I’ve a collection of stories editors of medical publications coming unstuck, often in bizarre ways, but the story of Lazar Greenfield departing Surgery News and causing a whole issue to disappear will be the Mona Lisa of my collection.
Surgery News is published by Elsevier and is the official newspaper of the American College of Surgeons. Greenfield is a professor of surgery at the University of Michigan and was until his downfall the president elect of the American College of Surgeons.
His downfall, inevitably known now as “semengate,” was prompted by an editorial, really just a musing, he published in the February issue. He took Valentine’s Day and love as his theme and wrote what I think is a jolly piece. He’s clearly a well read chap and a lover of science—and he stitched together some intriguing scientific findings. As somebody who had to write a similar “editorial” most weeks for 15 years, I can imagine him looking for something new and enjoying himself late at night putting together a piece that he hopes will interest and amuse jaded surgeons.

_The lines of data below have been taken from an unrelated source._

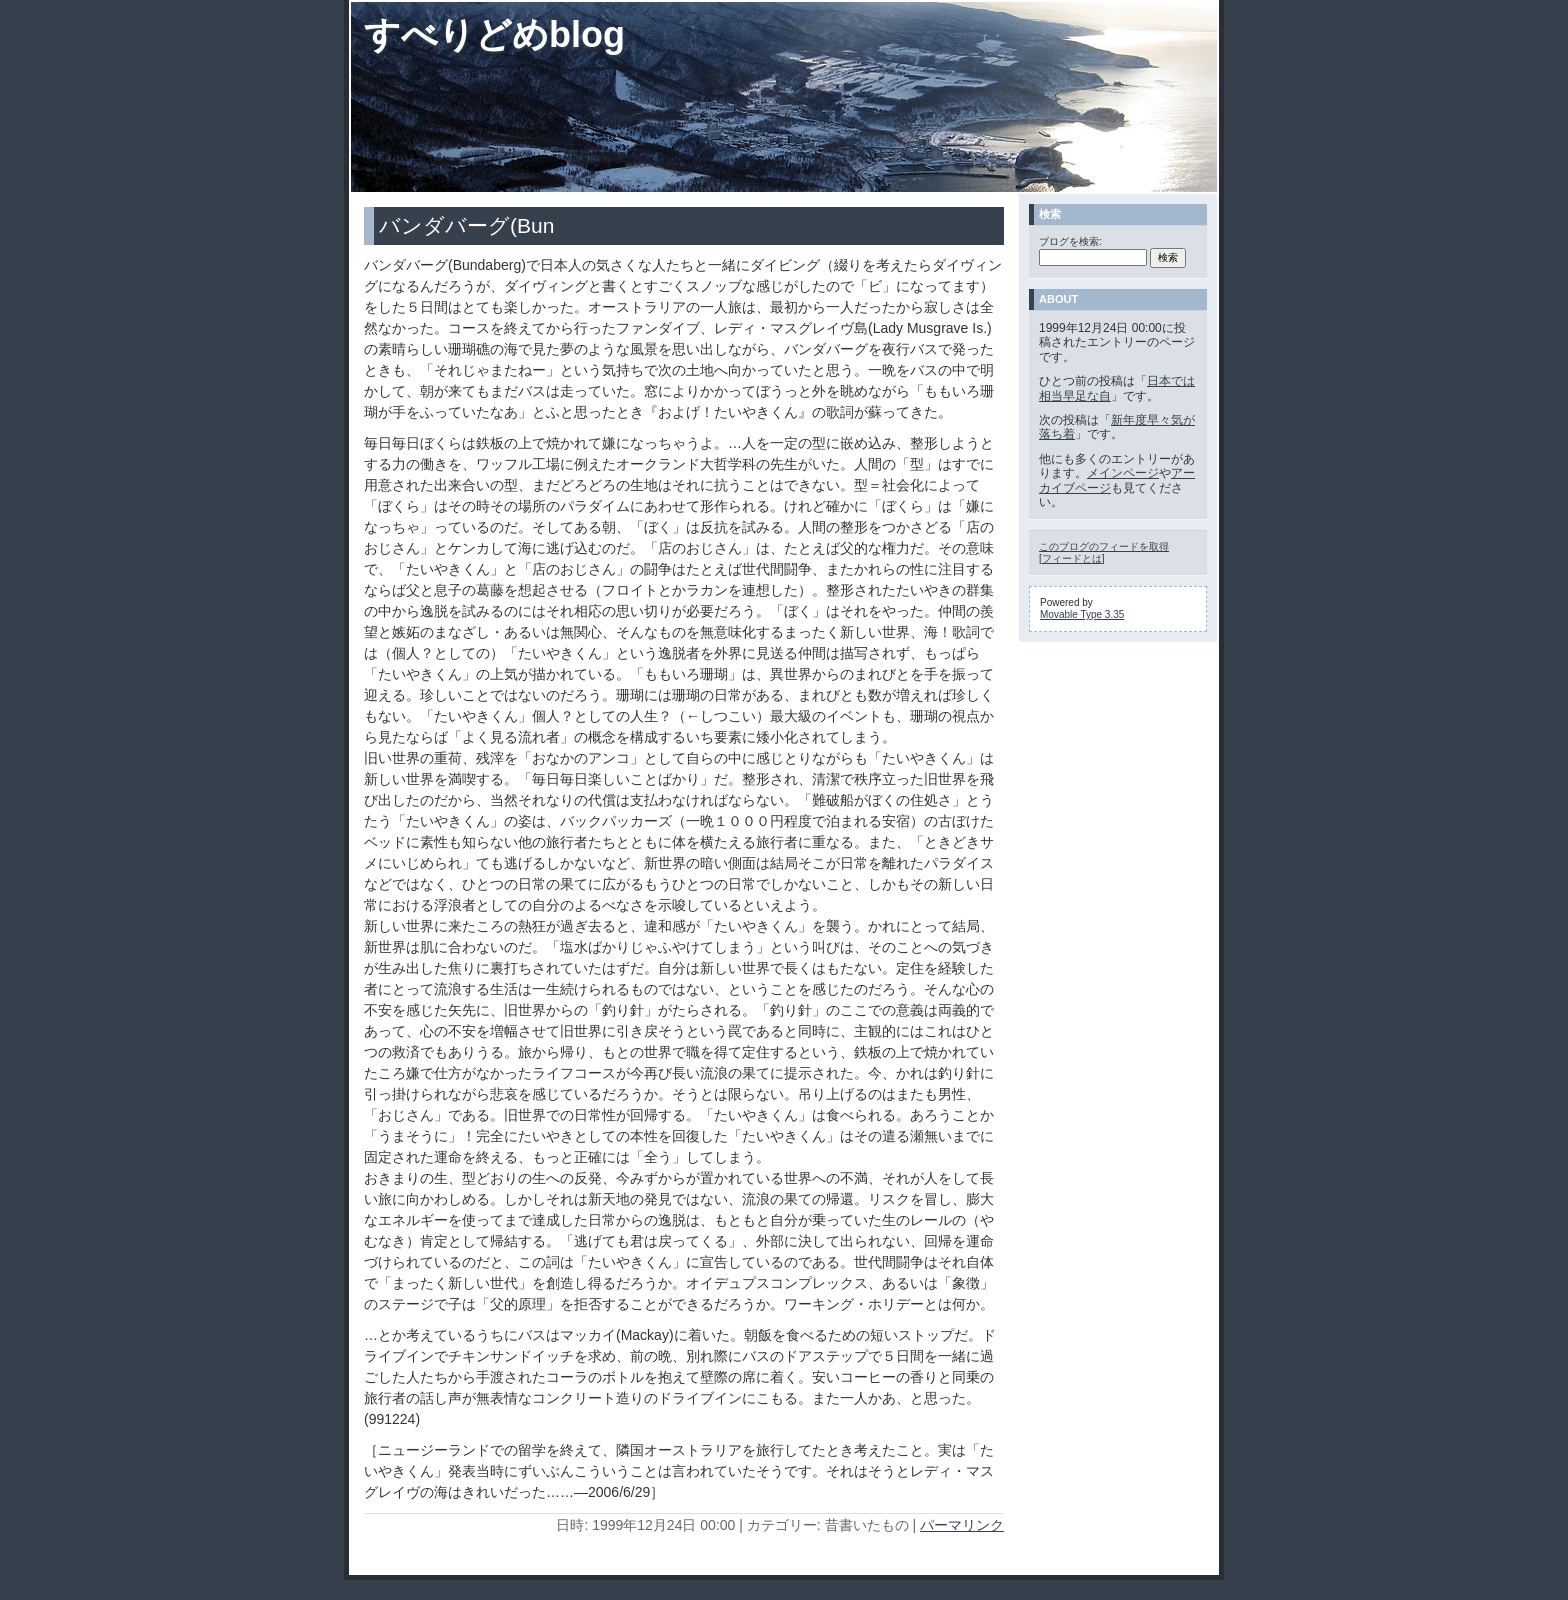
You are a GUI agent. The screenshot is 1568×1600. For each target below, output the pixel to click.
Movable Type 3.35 (1082, 614)
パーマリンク (962, 1525)
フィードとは (1072, 558)
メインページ (1123, 473)
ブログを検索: (1070, 241)
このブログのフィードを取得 (1104, 546)
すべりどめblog (494, 34)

After reminding us that St Valentine may have been a priest who secretly performed marriages, Greenfield riffs delightfully on the sex lives of flies, bacteria, and rotifers—with several references to recent scientific publications. Humans are his undoing.

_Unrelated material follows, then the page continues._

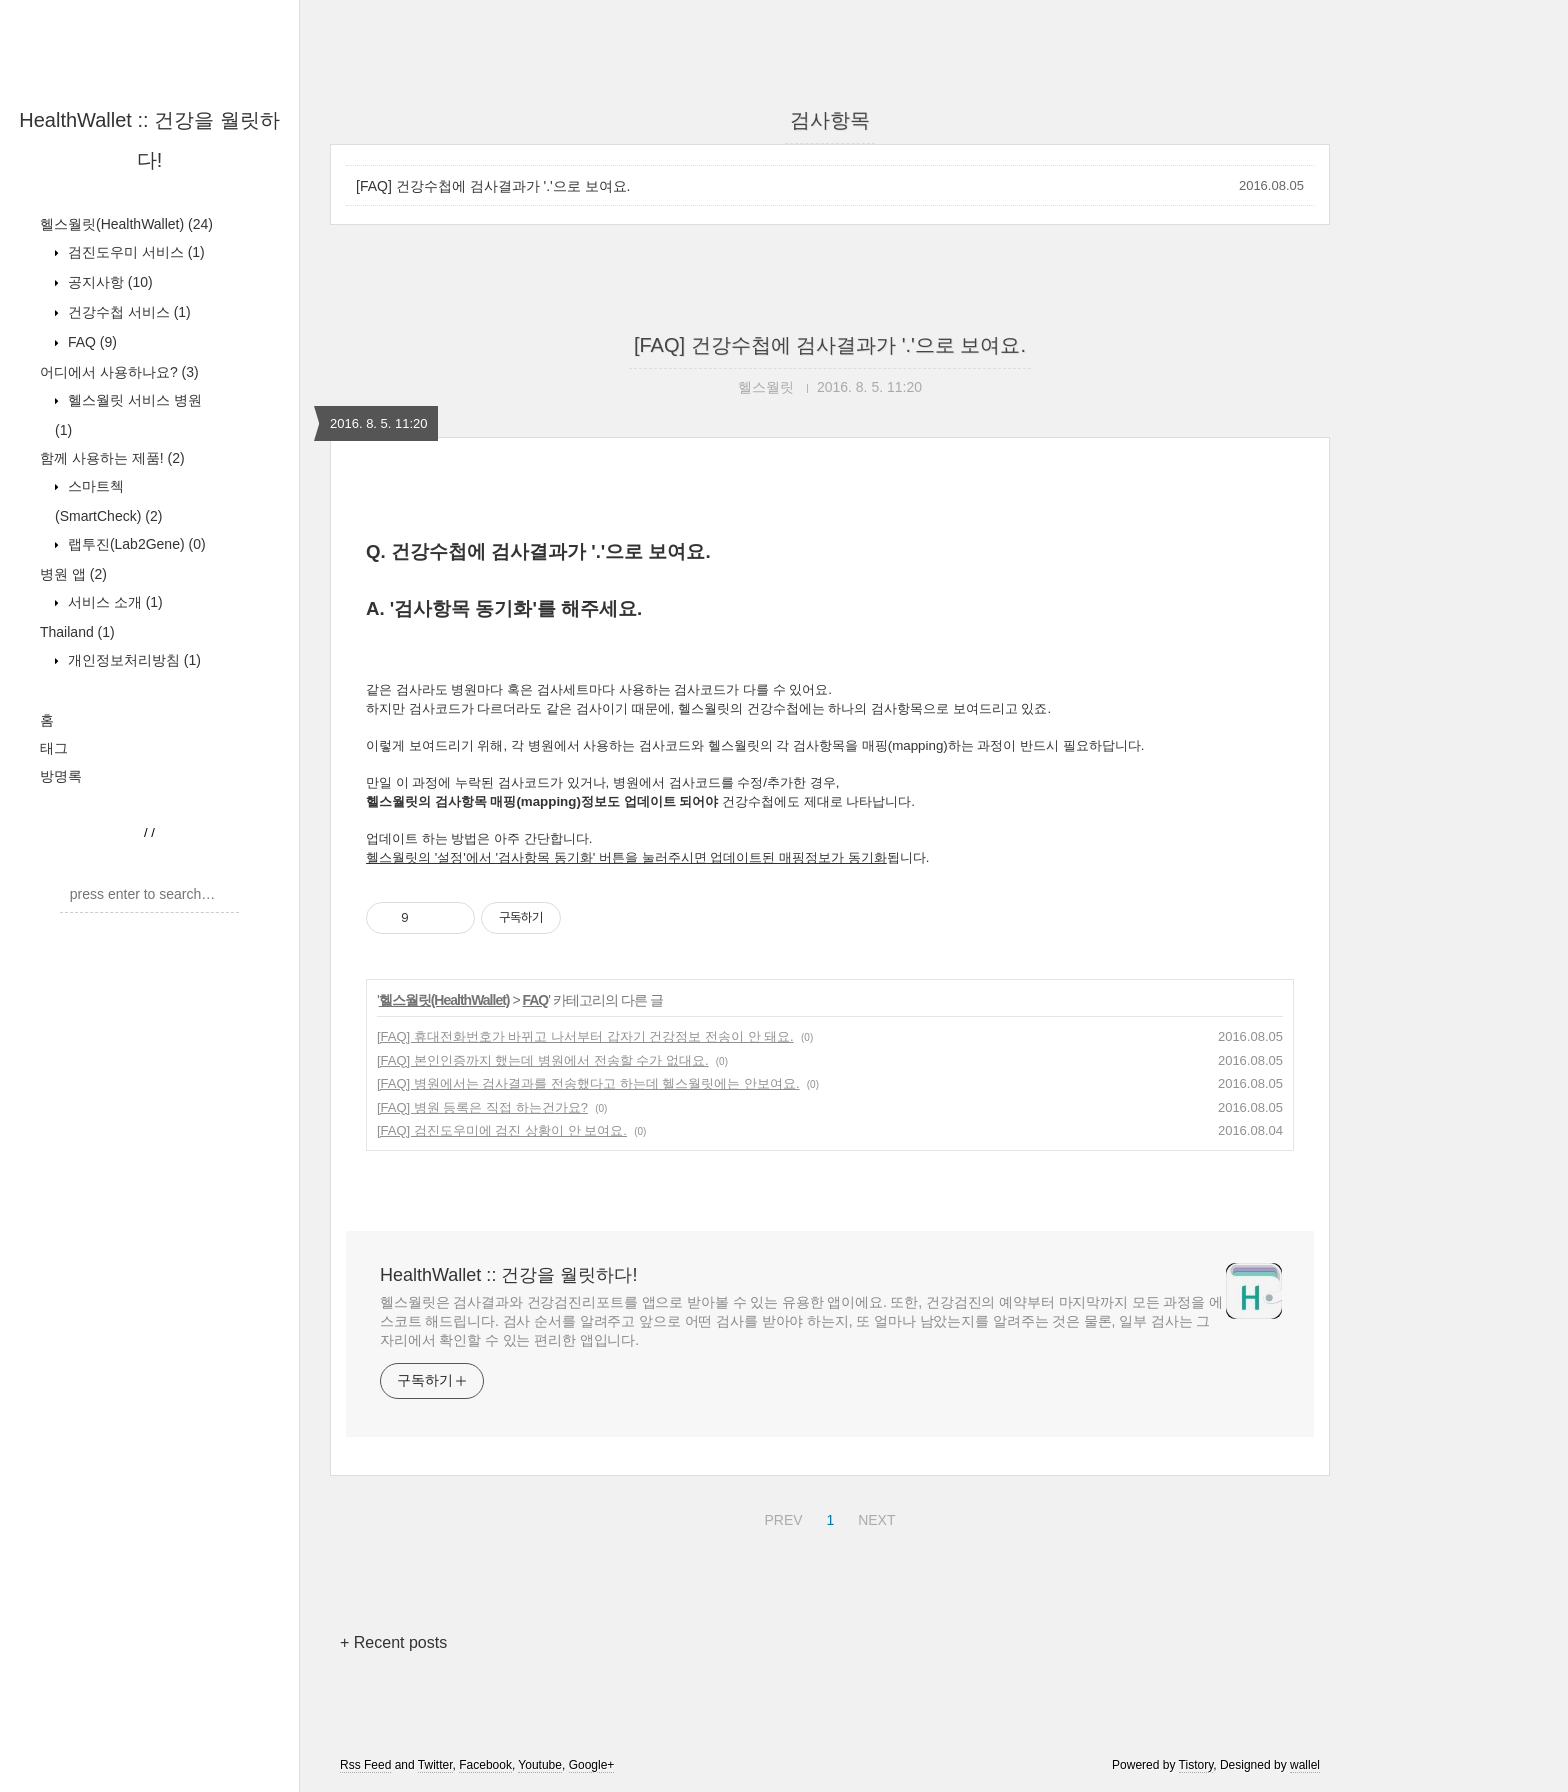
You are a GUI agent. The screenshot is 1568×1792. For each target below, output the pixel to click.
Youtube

Heterosexual women living together, he reminds us, begin to menstruate together—but, and I didn’t know this, lesbians don’t. It might, researchers think, be semen that makes the difference, and Greenfield tells us that semen includes “mood enhancers like estrone, cortisol, prolactin, oxytocin, and serotonin; a sleep enhancer, melatonin; and of course, sperm, which makes up only 1%-5%.” Beginning to skate on thin ice, he writes that “Female college students having unprotected sex were significantly less depressed than were those whose partners used condoms.” This comes from the Archives of Sexual Behavior, and it seems to be the semen rather than the sex “because women using condoms were just as depressed as those practicing total abstinence.”
As is taught in many schools of writing, Greenfield returned at the end of his piece to his beginning, putting the tail of the snake into its mouth, and wrote: “So there’s a deeper bond between men and women than St. Valentine would have suspected, and now we know there’s a better gift for that day than chocolates.”
I imagine him finishing his piece about midnight, probably with a glass of claret inside him, and feeling well pleased.
Unfortunately some members of the American College of Surgeons were not impressed, delighted, and amused. They were offended and complained. In what seems to me a dreadful over-reaction the college pulled the issue from the website and presumably had words with Greenfield. He resigned his post and subsequently had to step down as president elect. The college looks ridiculous.
Richard Smith was the editor of the BMJ until 2004 and is director of the United Health Group’s chronic disease initiative.